There is reason for this, of course. "Since the Internet is still nascent in India and e-commerce is yet to happen in a big way here, dot-com companies have to address their target audience through conventional media. Once they get the traffic, they will focus their advertising budget on the Net itself. But till then it will be boom time of the traditional media," says Sen.
However, the boom has dampened a bit of late, owing to the swings on NASDAQ. With poor sentiment hitting dot-coms all around the world, the Indian ad world have also had to swallow a bitter pill.
Says Abhinav Dhar, Dhar & Hoon ad agency, "The dreaded 'cost-cutting' is also entering the dot-com market. Venture capitalists who have already invested funds in dot-com companies have started pressuring them to become cost-conscious. After all, it's their money that is at stake. Another reason could be the difficulty in raising money in the subsequent rounds of funding. Even if the funds are available, the valuations have touched the bottom. It is no longer possible to rake in huge amounts of money against minimum dilution of equity. This is forcing dot-coms to rethink their media plans and rewrite their ad budgets."
But Sen feels that this is not bad weather. Says he, "It will prevent unknown dot-coms from pouring in ad money down the drain. If all the dot-coms cut down on their ad-spends, the competitive positioning of a particular company, so far as the viewer's mindspace is concerned, will be unaffected. However, there is one dark side to this story: the fall in dot-com ads will have an adverse impact on all kinds of media who had, in recent days, begun to depend heavily on dot-coms for their revenues."
Several online advertising and media entities have entered the field to corner expected revenues of $ 150 million within three years. "This industry is going to boom. The growth rates will more than triple from the present levels," says S Ramakrishnan, chief of Intercept Consultancy.
India's online advertising revenues are slated to increase from $ 2.5 million in 1999 to $ 150 million in 2003. About five per cent of total advertising business is expected to shift to the Internet from the present 0.2 per cent.
"India's online advertisers' growth will be much steeper than in the US as IT awareness is high in India.
"The penetration of computers is also high as there is multiple access to each computer due to mushrooming growth of browsing centres.
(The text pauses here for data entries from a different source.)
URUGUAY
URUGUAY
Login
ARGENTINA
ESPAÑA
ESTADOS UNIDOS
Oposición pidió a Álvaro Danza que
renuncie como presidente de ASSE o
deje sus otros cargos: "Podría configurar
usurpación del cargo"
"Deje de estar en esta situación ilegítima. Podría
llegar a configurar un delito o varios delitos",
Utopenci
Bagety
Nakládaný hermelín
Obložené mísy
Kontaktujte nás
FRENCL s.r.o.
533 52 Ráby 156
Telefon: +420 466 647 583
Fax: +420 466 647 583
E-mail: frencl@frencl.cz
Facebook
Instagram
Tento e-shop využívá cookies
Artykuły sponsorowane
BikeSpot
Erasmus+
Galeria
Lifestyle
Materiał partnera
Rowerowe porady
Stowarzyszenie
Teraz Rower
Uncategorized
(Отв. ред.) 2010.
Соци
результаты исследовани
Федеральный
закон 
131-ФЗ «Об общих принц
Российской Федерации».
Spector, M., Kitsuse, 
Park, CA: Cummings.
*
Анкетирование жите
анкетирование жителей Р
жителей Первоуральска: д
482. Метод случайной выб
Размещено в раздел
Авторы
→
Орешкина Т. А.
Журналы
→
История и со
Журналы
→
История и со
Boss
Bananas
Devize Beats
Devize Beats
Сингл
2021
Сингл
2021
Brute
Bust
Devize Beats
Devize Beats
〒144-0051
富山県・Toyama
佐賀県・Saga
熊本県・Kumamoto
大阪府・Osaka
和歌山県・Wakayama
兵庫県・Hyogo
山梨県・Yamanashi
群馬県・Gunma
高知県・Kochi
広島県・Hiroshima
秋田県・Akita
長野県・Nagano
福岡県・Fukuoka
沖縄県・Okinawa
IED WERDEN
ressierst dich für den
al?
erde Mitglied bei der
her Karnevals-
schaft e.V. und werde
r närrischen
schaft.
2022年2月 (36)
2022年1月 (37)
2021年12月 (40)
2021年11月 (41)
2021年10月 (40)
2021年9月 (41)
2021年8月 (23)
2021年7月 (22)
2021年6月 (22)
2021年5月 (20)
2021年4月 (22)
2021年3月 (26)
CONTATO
Our ads reach 22 million people around the world," he says.
Independent forecasts put worldwide online advertising spending at $ 33 billion by 2004. In the Asia Pacific region, the figure is estimated at $ 3.3 billion, or about six per cent of total advertising.
Be that as it may, the outdoor media will still gain from the mushrooming dot-coms. The outdoor advertising media in India is worth about Rs 18 billion. Explains Sen, "Even if ad-spends on the television and print media fall a bit, that money will be spent in outdoor advertising because it is cheaper and is yet able to hit the target audience. In Delhi, billboards are banned. Thus, the money is spent on kiosks and bus shelters. However, in Bombay and a few other metros outdoor advertising is catching on fast. Earlier, most of this space used to be taken up by consumer durables. However, now it is the dot-com ads that buy these spots."
Explains a senior executive at indya.com, "Outdoor advertising is cheaper than conventional media and it has good reach because the billboard always screams out."